New South Wales prop Aaron Woods has called for referees to let their whistles do the talking, saying there should be less conversation between NRL players and officiators during games.
Singling out Melbourne Storm captain Cameron Smith, Woods said less dialogue between the two parties would limit the opportunities for gamesmanship and teach players to get on with it.
Smith, who on Saturday overtook Brisbane legend Darren Lockyer as the most-capped NRL player in history, can be seen in regular discussion with referees during games.
"A lot of people whinge about Cameron being the third ref - you wouldn't get that (if referees and players didn't engage in conversation)," Woods said on Fox Sports' NRL 360.
But Smith is not alone, with most NRL captains rushing at the chance to chat to the man with the whistle.
"As a player there's times you want to talk to the ref to slow the game down if you're under the pump," Woods explained.

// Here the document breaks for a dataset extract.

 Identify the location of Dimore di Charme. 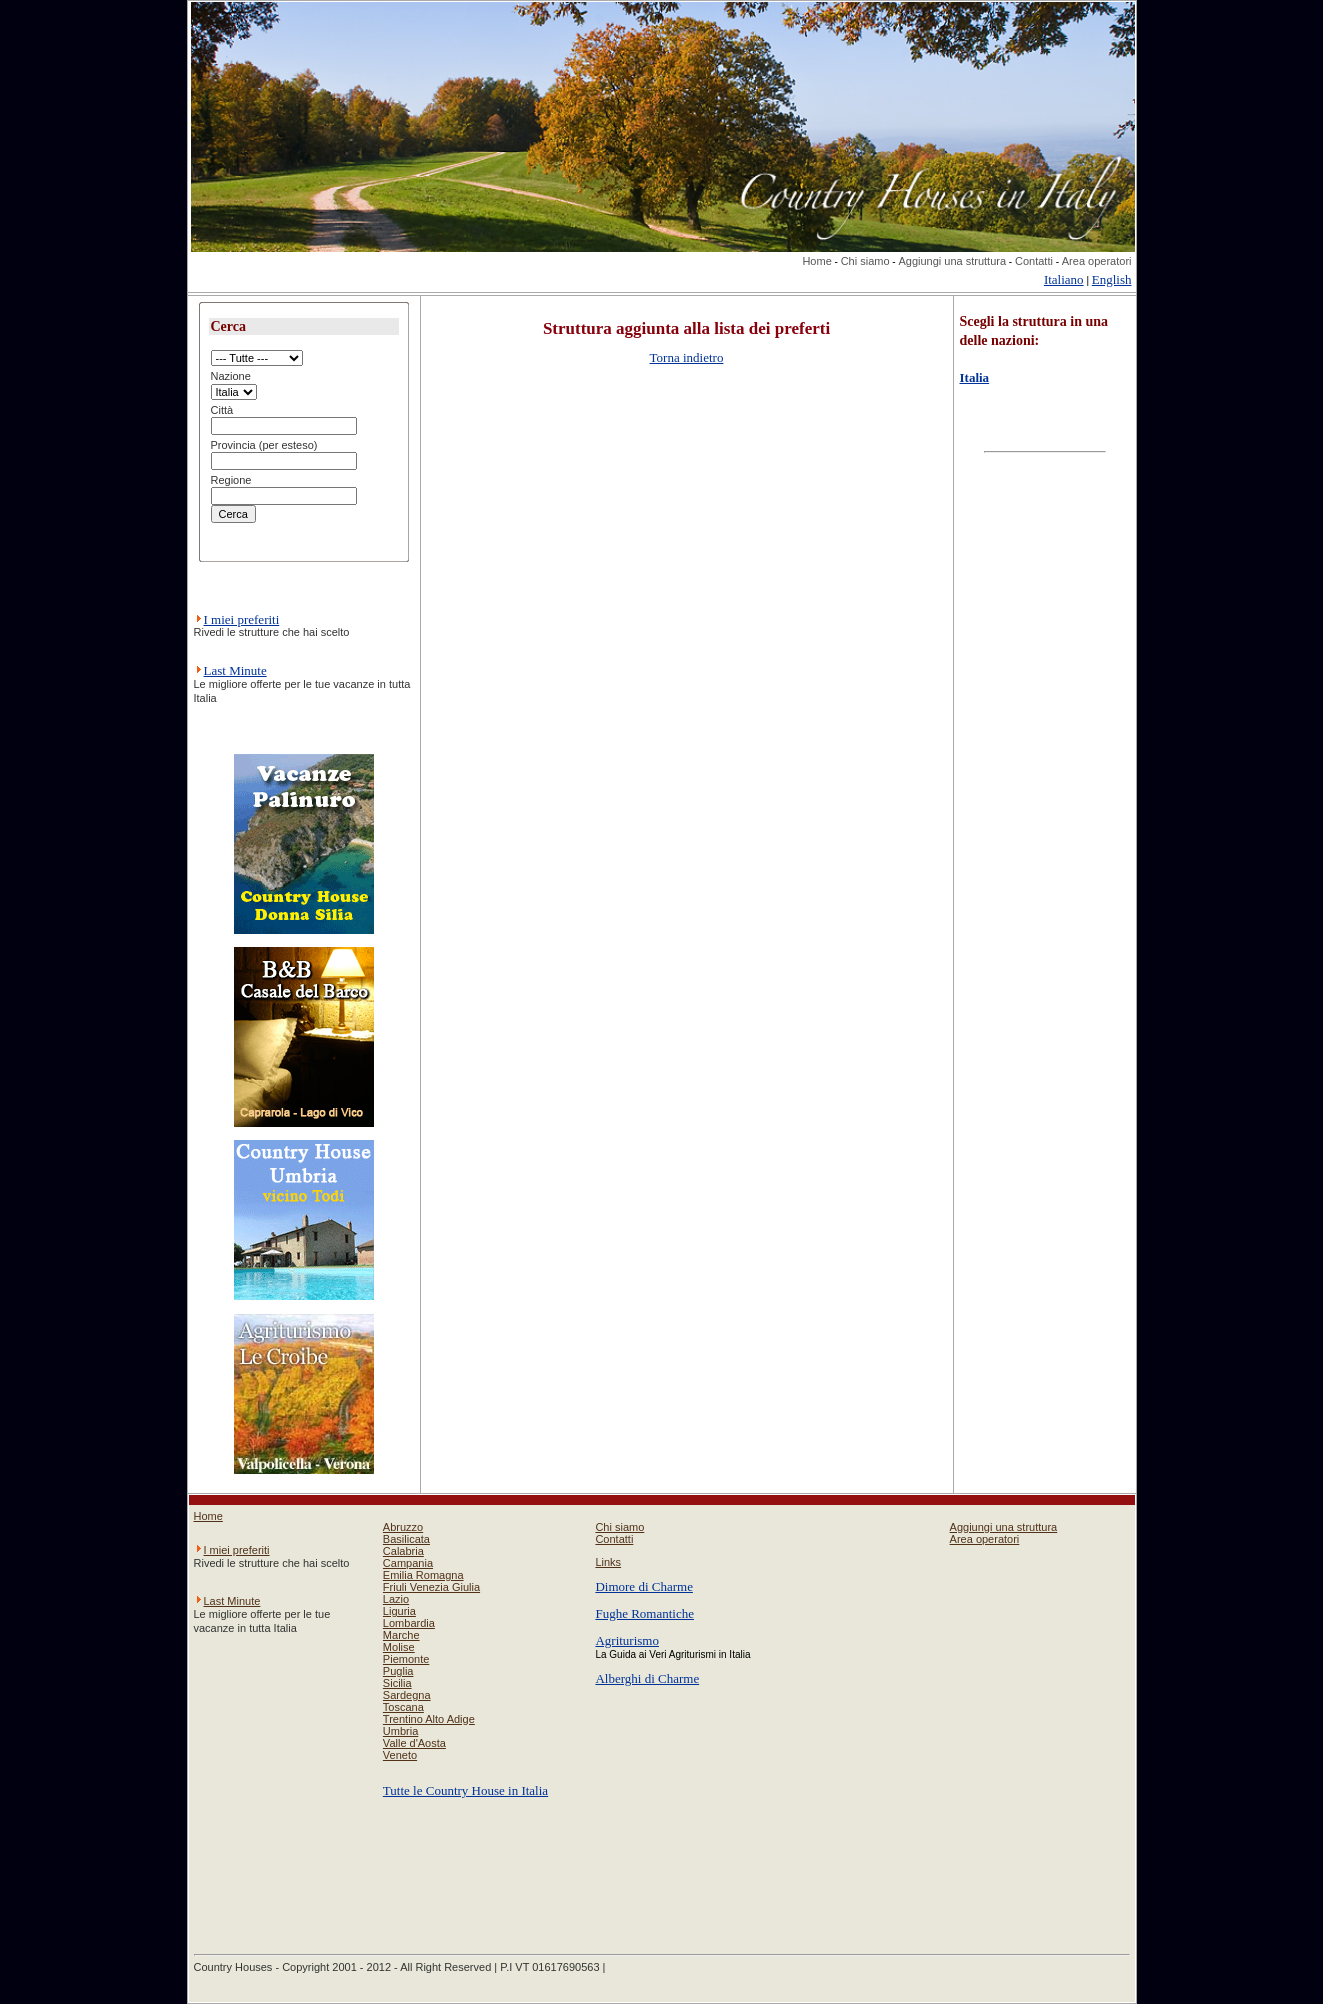 (643, 1586).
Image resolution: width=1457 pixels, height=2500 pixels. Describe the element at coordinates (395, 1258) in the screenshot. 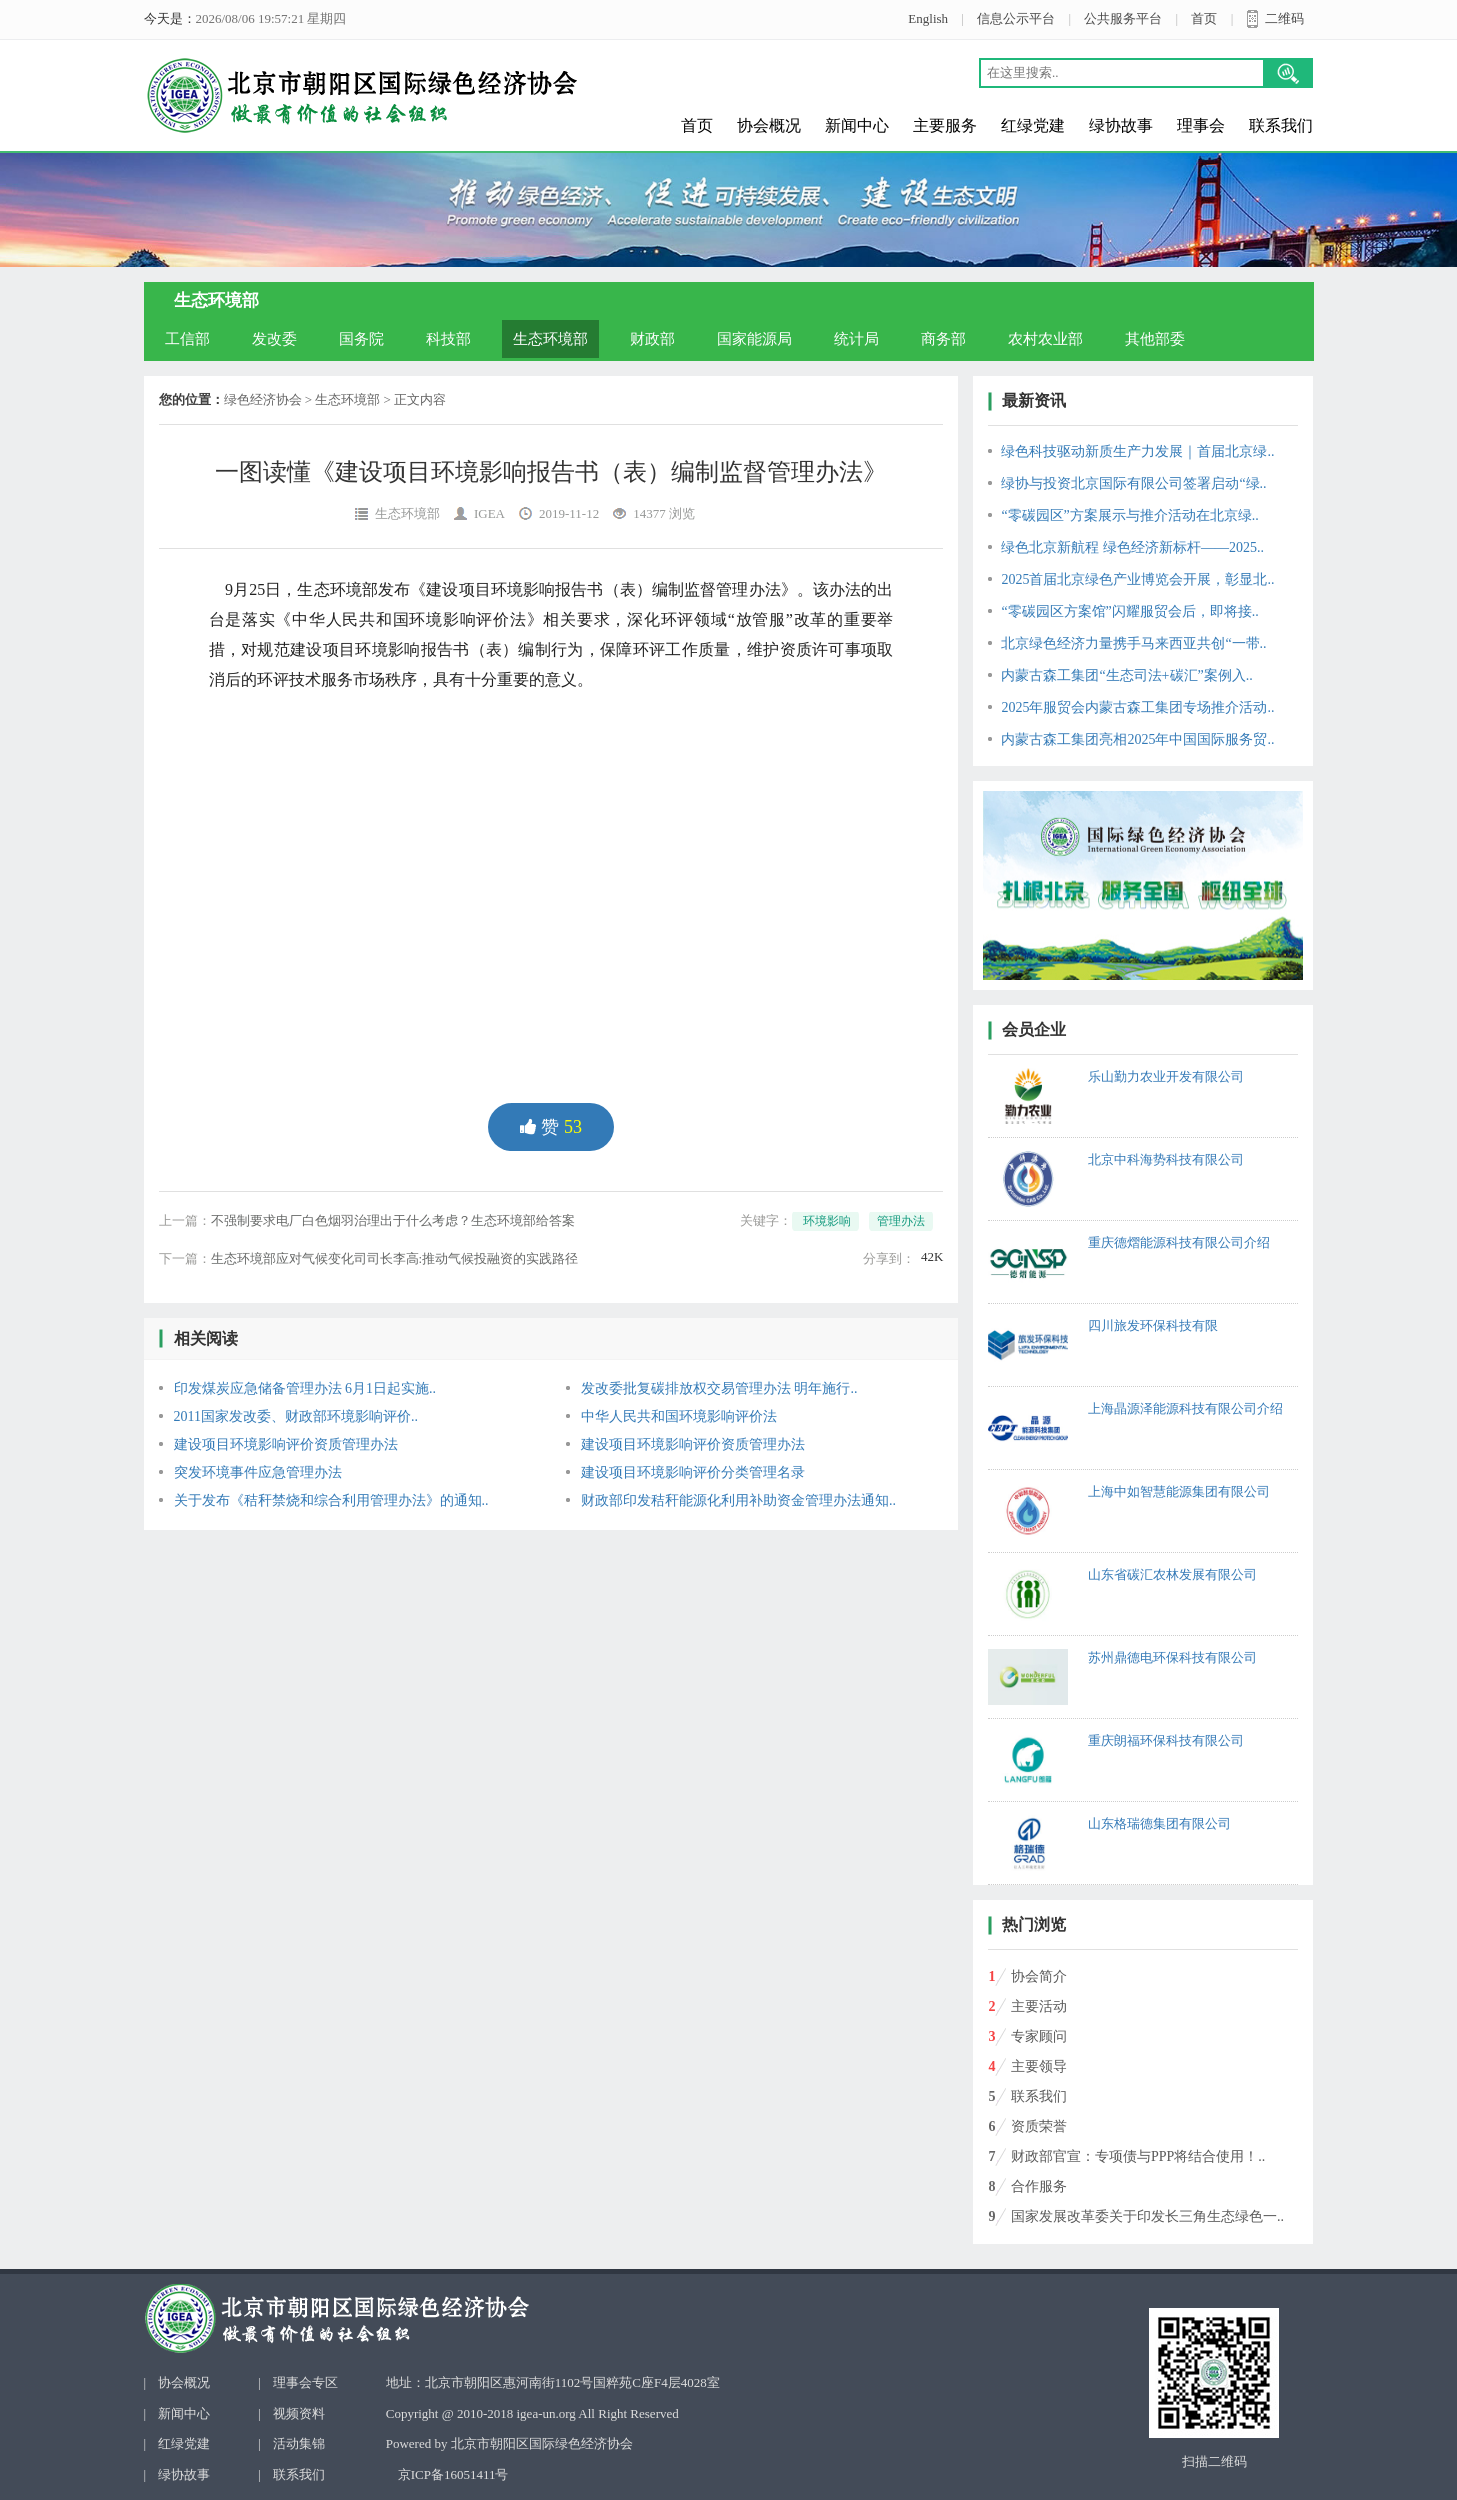 I see `生态环境部应对气候变化司司长李高:推动气候投融资的实践路径` at that location.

"But when you're on a roll and you've got momentum, you don't want the refs talking at all.
"I wouldn't mind if they just blew a penalty and that's it, go back to your spot and get ready for the next set."
Debate has raged since losing Manly and Cronulla coaches Trent Barrett and Shane Flanagan used their weekend press conferences to criticise the referees.
Barrett, who was on Tuesday fined $20,000 by the NRL, suggested referees boss Tony Archer enter his dressing room and explain to his players how some decisions were reached.
Woods, who will play for Canterbury next season, said that approach would not work and that it was up to the players and coaches to be accountable for the result.
"I wouldn't want to see them; I'd probably be more filthy," he said.
"I applaud them for making the decision on the field, whether it's right or wrong.
"You're going to get some good ones some days, bad ones other days.
"It's just one minor part of the game, there's another 79 minutes where you could have won the game for your team."
Flanagan was fined $30,000 for his tirade on the officials, with both clubs given five business days to respond to the breach notices.